An integral and $\pi(n)$

Question

Are there polynomials $P,Q\in \mathbb{R}[x]$ satisfying : $$\int_{0}^{\log n}\frac{P(x)}{Q(x)}\,\mathrm{d}x=\frac{n}{\pi(n)}\quad \text{ for infinitely many }n\in \mathbb{N}$$ Here $\pi(n)$ is the prime counting function. I have no idea about this problem. This is a problem from a local magazine, which has stopped publishing so I don't have any answer to this.
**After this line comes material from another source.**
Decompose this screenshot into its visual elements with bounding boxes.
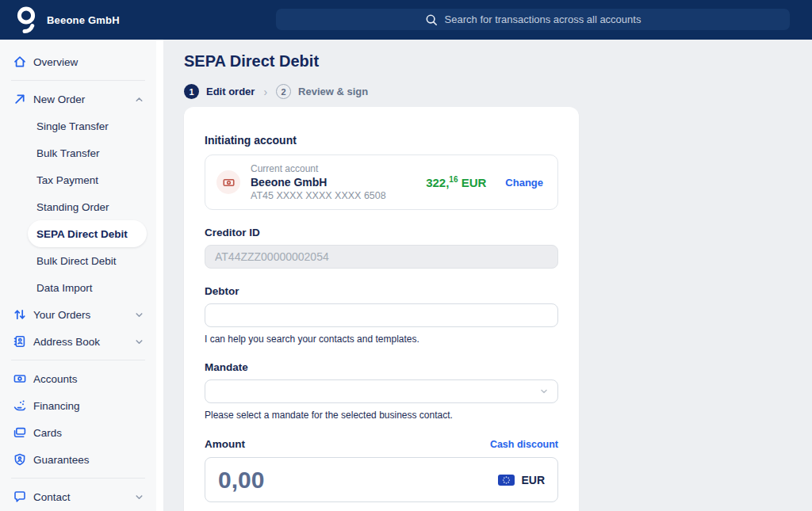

Thanks.

Answer 1

Say, $\displaystyle \int_{0}^{\log n_k}\frac{P(x)}{Q(x)}\,\mathrm{d}x=\frac{n_k}{\pi(n_k)}\quad \text{ for the subsequence } \,\{n_k\}_{k\in \mathbb{N}}\subset \mathbb{N}$.

Then the subsequence $\{n_k\}$ has either infinitely many primes or infinitely many composites.

Either way we have a sequence $\{n_{k_{r}}\}$ of $\{n_k\}$, such that $\pi(n_{k_{r}}+1) = \pi(n_{k_{r}})$.

Let, $\displaystyle F(x) = \dfrac{1}{x}\int_0^{\log x}\dfrac{P(t)}{Q(t)}\,dt$

Then, by Rolle's Mean Value Theorem $\exists\,c_r \in (n_{k_{r}},n_{k_{r}}+1)$, such that $F'(c_r) = 0$, for all $r \in \mathbb{N}$, where $c_r$ is an unbounded sequence.

Since, $xF'(x) + F(x) = \dfrac{P(\log x)}{xQ(\log x)}$,

Thus, write $R(x) = \dfrac{P(x)}{Q(x)}$, we have: $\displaystyle R(\log c_r) = \int_0^{\log c_r} R(t)\,dt$, which we certainly can't have for an unbounded sequence $\{c_r\}$.

Making $x \mapsto e^x$, we see that $T(x) = R(x) - \displaystyle \int_0^x R(x)\,dx$ has infinitely many roots, i.e., $\log {c_r}$ $\implies $ by rolle's theorem once again $R'(c'_r) - R(c'_r) = 0 $, for an unbounded sequence $c'_r \in (c_r,c_{r+1})$, for each $r \in \mathbb{N}$. Contradiction.